Drop every image, then reproduce the data exactly as given.

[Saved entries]
****************
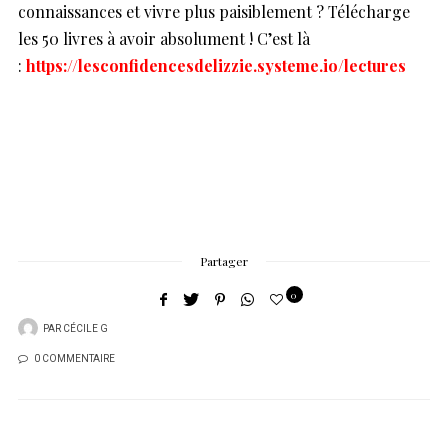
connaissances et vivre plus paisiblement ? Télécharge
les 50 livres à avoir absolument ! C’est là
:
https://lesconfidencesdelizzie.systeme.io/lectures
Partager
0
PAR
CÉCILE G
0 COMMENTAIRE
****************
- THE ANSWER
connaissances et vivre plus paisiblement ? Télécharge
les 50 livres à avoir absolument ! C’est là
:
https://lesconfidencesdelizzie.systeme.io/lectures
Partager
0
PAR
CÉCILE G
0 COMMENTAIRE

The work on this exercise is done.